Medical doctors and Surgeons
Fillers: innovative trends and practices
Using fillers to fight signs of ageing and to reduce aesthetic imperfections is becoming increasingly popular. Less pronounced wrinkles and bigger cheekbones are some of the most desired immediate results in patients who undergo the so-called “little injections”. At the same time, it’s important to be aware of potential complications.
«In the 70s and 80s, there was an excessive use of permanent fillers made of substances that achieved the desired results, such as volumetric increase in the area and a reduction of aesthetic imperfections. However, after 10 or 15 years, things became clearer and, by 2009, most of those fillers were removed from the market», explains Professor Giorgio De Santis, director of the Reconstructive and Aesthetic Plastic Surgery department of the University of Modena and of the specialising school for Reconstructive and Aesthetic Plastic Surgery for the Emilia-Romagna Region.
Complications that can develop over time go beyond aesthetic imperfections; they can pose real threats of infections, dislocations, asymmetries, hardening and pain. «These fillers in situ have begun to organise as foreign body granulomas. Not to mention rejection, but the organisation of our tissue doesn’t recognise it – explains De Santis -. Clusters of “granulomas” of a diffuse nature can form, which are hard or like cysts, so soft with an internal capsule. Beyond aesthetic imperfections, there are diseases, and this is why patients may have a hard time».
Future implications for fillers
Most lasers work on the surface of the skin to remove ablations, peeling, moles and marks. The University of Modena was the first to use a mainly vascular laser in an original way. «The Eufoton laser, with 800 nanometres, is intralesional, releasing such hot energy at a specific wavelength that it tends to soften and liquify the product. At that point, it can be removed either by squeezing it through tiny pores that we create through optical sonar or by micro-vacuuming the material» , describes the Professor.
For a long time, hyaluronic acid was considered to be free of risks, and even though it’s a relatively safe solution, there can be cases of encystment, especially in “cross-linked” hyaluronic acids, namely those with long absorption.
«Paradoxically, hyaluronic acids are far better at reabsorption in brief time frames than the “cross-linked” ones, in which there’s a risk that the hyaluronic acid gets encysted by the organism as it might not recognise it – confirms De Santis -. That said, the best filler in the world is fat. In case of fillers involving, for example, a cheekbone, the chin, or filling scars and indentations, we propose autologous fat transplantation, known as lipofilling».

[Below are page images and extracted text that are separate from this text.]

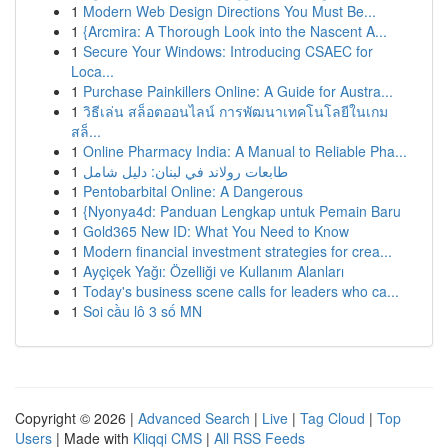
1
Modern Web Design Directions You Must Be...
1
{Arcmira: A Thorough Look into the Nascent A...
1
Secure Your Windows: Introducing CSAEC for
Loca...
1
Purchase Painkillers Online: A Guide for Austra...
1
วิธีเล่น สล็อตออนไลน์ การพัฒนาเทคโนโลยีในเกม
สล็...
1
Online Pharmacy India: A Manual to Reliable Pha...
1
طابعات رولاند في لبنان: دليل شامل
1
Pentobarbital Online: A Dangerous
1
{Nyonya4d: Panduan Lengkap untuk Pemain Baru
1
Gold365 New ID: What You Need to Know
1
Modern financial investment strategies for crea...
1
Ayçiçek Yağı: Özelliği ve Kullanım Alanları
1
Today's business scene calls for leaders who ca...
1
Soi cầu lô 3 số MN
Copyright © 2026 |
Advanced Search
|
Live
|
Tag Cloud
|
Top
Users
| Made with
Kliqqi CMS
|
All RSS Feeds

A doctor’s obligations and knowledge of the patient
The future is that of ever more natural fillers, less molecular, with as few molecules as possible that may bud into the filler itself. «The future is fat in all its forms. Microfat grafting, slightly larger fat grafts called macrofat grafting, and nanofat grafting for superficial bio-revitalization», declares De Santis.
The Professor also emphasises how the patient must always ask for the sticker to track the product. This way they know the batch, expiration date, quality, quantity and trackability with a barcode. «It’s a doctor’s legal obligation, but patient’s should also remember to ask for the sticker and never be administered a product vacuumed from a bottle which holds half a litre, because that surely belongs to illegal fillers», concludes De Santis.